#### EXERCISE MATERIALS
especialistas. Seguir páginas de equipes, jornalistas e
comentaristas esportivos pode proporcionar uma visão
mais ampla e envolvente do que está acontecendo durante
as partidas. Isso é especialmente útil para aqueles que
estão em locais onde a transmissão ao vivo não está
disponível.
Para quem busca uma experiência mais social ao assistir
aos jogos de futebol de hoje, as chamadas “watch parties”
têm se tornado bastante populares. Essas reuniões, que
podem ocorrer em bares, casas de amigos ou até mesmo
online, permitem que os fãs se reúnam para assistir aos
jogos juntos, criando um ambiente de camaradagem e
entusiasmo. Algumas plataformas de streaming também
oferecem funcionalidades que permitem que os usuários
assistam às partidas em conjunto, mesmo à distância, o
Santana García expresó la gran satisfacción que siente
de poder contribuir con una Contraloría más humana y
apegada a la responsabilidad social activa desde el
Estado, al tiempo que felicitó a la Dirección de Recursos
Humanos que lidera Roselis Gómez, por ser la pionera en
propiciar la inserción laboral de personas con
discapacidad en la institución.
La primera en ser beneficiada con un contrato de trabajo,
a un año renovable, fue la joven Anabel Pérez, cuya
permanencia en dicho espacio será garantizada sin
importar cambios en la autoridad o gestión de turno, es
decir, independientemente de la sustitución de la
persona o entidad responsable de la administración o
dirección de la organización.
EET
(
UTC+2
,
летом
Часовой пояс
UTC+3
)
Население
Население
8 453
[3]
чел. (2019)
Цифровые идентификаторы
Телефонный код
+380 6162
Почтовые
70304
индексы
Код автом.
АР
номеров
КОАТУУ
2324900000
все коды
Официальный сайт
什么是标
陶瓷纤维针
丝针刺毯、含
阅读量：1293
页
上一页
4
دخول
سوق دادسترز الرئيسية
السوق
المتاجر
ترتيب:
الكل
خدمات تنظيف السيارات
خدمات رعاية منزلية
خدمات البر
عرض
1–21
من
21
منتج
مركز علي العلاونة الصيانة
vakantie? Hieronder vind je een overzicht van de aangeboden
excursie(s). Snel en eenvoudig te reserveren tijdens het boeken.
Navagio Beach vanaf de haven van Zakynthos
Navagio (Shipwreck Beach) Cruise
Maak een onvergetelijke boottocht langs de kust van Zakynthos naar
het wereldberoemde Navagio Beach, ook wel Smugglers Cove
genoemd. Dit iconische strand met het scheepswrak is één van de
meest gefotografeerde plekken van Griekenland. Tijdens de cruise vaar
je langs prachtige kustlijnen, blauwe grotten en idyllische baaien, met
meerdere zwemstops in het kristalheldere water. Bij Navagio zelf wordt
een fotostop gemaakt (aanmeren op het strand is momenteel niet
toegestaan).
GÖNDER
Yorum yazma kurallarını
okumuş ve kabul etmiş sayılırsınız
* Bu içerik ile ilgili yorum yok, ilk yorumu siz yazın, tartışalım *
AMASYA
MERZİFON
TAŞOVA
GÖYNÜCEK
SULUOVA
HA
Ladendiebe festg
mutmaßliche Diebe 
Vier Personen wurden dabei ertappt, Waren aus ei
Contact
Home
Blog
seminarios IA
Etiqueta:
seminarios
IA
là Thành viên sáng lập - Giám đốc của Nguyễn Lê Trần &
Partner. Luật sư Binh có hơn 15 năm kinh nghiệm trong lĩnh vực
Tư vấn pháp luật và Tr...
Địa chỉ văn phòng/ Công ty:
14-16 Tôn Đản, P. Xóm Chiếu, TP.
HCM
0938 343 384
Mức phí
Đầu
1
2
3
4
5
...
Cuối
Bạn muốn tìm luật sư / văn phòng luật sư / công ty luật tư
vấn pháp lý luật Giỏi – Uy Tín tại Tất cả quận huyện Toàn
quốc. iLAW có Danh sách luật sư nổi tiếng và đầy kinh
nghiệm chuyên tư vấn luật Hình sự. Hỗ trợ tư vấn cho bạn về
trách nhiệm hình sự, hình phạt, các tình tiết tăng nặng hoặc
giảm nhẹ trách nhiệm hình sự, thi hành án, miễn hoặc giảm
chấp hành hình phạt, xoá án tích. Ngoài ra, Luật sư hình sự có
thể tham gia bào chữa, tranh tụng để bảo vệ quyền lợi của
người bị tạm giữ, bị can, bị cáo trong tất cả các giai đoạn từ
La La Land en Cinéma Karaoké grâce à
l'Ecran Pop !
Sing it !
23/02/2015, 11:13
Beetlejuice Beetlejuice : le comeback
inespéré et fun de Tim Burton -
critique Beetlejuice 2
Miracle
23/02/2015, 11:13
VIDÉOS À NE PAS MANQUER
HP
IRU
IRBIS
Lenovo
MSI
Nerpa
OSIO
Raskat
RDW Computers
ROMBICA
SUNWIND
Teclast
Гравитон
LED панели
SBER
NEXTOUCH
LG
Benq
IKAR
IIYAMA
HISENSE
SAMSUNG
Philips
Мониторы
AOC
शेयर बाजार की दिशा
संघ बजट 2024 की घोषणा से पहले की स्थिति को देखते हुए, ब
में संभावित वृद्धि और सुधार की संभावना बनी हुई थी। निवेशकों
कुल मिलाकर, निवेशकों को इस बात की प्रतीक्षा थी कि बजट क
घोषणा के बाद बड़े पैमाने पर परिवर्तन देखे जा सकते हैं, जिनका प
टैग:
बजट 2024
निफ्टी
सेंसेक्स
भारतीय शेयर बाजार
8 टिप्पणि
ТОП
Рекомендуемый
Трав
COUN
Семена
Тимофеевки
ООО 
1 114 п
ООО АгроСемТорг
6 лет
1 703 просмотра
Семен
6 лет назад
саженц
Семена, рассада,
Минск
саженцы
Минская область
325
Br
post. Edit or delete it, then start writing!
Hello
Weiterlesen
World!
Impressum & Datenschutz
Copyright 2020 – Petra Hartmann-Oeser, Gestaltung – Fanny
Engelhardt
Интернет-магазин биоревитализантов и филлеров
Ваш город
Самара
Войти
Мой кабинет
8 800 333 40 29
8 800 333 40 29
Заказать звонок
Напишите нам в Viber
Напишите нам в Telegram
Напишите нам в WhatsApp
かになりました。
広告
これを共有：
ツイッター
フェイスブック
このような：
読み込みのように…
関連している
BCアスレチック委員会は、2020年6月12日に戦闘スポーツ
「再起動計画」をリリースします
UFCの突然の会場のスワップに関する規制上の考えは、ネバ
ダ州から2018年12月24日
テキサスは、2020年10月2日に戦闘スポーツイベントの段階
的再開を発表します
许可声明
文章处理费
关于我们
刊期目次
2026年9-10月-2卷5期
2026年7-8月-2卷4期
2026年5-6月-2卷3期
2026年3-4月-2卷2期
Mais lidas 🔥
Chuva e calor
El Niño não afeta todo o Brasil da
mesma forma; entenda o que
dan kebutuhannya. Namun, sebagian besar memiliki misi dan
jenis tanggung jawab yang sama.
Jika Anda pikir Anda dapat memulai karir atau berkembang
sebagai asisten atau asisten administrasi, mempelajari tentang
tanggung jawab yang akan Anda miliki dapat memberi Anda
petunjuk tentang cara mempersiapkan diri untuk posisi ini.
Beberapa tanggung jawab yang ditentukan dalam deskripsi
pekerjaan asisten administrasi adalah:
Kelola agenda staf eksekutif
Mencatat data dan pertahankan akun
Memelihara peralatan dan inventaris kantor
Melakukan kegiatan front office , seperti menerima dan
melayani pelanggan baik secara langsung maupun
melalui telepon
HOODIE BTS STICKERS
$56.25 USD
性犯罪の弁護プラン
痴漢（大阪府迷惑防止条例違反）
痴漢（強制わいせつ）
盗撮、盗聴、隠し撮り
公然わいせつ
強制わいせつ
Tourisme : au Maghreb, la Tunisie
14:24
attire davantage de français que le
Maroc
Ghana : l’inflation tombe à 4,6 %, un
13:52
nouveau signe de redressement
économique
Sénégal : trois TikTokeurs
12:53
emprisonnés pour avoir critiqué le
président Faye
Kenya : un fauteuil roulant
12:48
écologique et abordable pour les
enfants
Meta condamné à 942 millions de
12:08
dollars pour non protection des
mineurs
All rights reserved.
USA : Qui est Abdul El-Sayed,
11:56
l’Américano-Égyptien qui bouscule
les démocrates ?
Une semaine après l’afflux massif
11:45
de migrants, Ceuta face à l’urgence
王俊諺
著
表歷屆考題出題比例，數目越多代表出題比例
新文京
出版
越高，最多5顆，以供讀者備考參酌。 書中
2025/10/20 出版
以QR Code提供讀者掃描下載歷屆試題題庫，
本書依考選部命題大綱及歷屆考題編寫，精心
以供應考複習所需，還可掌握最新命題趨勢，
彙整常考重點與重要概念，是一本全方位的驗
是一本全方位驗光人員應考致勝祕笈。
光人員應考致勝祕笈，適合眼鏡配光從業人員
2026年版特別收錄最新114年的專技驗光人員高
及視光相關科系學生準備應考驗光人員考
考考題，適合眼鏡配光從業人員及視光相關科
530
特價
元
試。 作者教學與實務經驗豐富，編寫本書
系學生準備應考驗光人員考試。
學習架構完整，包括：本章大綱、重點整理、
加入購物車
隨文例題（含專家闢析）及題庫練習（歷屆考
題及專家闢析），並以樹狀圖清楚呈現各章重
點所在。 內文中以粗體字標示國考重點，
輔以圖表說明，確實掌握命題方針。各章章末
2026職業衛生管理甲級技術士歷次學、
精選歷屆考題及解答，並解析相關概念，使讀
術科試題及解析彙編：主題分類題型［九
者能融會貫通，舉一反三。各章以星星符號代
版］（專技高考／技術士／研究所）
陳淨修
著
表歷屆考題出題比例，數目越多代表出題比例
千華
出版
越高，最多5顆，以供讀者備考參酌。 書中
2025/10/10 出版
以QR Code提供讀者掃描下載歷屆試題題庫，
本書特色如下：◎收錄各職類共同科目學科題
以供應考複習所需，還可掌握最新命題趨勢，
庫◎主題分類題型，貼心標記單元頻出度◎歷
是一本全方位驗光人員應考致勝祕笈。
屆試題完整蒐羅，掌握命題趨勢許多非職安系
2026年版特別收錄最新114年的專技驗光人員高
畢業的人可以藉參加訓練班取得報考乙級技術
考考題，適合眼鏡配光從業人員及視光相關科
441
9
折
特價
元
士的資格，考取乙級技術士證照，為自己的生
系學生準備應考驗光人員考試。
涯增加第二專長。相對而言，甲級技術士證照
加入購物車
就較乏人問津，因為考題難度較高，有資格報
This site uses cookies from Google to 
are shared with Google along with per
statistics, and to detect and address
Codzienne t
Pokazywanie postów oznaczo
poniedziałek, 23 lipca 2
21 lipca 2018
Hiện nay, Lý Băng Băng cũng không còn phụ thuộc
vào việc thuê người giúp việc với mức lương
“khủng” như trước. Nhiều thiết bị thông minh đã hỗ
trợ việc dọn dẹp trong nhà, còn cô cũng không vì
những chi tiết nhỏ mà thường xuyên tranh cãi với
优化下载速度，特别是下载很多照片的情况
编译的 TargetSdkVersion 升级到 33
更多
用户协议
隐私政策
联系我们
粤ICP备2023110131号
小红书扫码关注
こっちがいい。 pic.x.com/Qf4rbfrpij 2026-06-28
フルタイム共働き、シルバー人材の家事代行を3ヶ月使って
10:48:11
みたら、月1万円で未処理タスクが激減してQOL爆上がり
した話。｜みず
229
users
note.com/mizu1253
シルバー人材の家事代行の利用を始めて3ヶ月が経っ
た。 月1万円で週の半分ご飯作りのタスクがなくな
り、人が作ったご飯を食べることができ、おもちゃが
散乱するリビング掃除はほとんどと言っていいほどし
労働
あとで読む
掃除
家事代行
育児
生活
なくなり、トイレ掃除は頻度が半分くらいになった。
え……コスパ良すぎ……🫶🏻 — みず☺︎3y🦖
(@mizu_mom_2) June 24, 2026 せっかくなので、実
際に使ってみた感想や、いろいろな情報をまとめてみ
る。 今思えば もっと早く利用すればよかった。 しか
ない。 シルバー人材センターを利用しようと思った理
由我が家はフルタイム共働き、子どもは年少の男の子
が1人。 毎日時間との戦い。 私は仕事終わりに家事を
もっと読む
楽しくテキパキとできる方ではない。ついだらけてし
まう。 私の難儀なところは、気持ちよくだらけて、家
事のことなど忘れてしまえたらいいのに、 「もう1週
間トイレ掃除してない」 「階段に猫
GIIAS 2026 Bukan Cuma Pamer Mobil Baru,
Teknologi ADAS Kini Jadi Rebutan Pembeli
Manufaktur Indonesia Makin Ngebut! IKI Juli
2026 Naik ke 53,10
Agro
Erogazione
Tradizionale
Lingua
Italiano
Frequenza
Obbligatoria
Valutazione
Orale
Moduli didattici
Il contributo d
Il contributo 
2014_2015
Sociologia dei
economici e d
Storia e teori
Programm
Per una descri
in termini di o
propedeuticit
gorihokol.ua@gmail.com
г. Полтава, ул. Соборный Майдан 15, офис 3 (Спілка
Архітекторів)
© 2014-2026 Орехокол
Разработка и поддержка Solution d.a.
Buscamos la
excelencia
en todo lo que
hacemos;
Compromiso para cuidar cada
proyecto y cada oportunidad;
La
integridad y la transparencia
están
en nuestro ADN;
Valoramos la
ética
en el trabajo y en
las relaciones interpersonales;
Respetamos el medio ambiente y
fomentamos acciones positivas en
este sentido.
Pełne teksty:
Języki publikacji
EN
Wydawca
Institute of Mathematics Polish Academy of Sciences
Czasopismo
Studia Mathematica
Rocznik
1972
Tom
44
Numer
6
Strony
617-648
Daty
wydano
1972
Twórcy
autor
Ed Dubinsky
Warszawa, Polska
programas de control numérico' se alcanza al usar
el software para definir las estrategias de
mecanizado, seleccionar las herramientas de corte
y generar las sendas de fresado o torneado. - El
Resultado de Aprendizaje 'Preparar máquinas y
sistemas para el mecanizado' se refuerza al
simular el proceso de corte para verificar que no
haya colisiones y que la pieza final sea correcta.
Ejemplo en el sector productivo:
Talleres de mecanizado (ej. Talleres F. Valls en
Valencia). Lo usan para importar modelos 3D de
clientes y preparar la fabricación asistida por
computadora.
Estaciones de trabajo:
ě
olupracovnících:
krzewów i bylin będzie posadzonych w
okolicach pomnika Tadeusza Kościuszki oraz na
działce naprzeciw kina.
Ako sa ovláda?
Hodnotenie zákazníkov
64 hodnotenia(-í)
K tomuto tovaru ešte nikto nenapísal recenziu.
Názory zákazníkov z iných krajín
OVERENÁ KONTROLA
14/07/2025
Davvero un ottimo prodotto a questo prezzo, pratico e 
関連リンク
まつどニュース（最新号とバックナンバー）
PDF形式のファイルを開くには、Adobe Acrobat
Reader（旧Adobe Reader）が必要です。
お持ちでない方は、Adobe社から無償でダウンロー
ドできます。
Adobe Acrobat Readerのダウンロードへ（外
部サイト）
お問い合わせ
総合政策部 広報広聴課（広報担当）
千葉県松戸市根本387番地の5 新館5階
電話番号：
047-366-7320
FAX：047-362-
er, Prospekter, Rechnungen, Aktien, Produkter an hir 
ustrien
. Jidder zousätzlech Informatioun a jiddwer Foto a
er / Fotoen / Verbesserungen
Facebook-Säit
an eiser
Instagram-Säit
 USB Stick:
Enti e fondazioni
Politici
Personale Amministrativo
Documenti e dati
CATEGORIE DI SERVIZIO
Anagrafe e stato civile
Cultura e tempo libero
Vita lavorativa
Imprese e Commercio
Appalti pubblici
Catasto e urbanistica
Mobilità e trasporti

#### WHAT YOU SHOULD DO
Copy all lines of the preceding data that hold the word "ambiente".

#### ANSWER AREA
jogos juntos, criando um ambiente de camaradagem e
Respetamos el medio ambiente y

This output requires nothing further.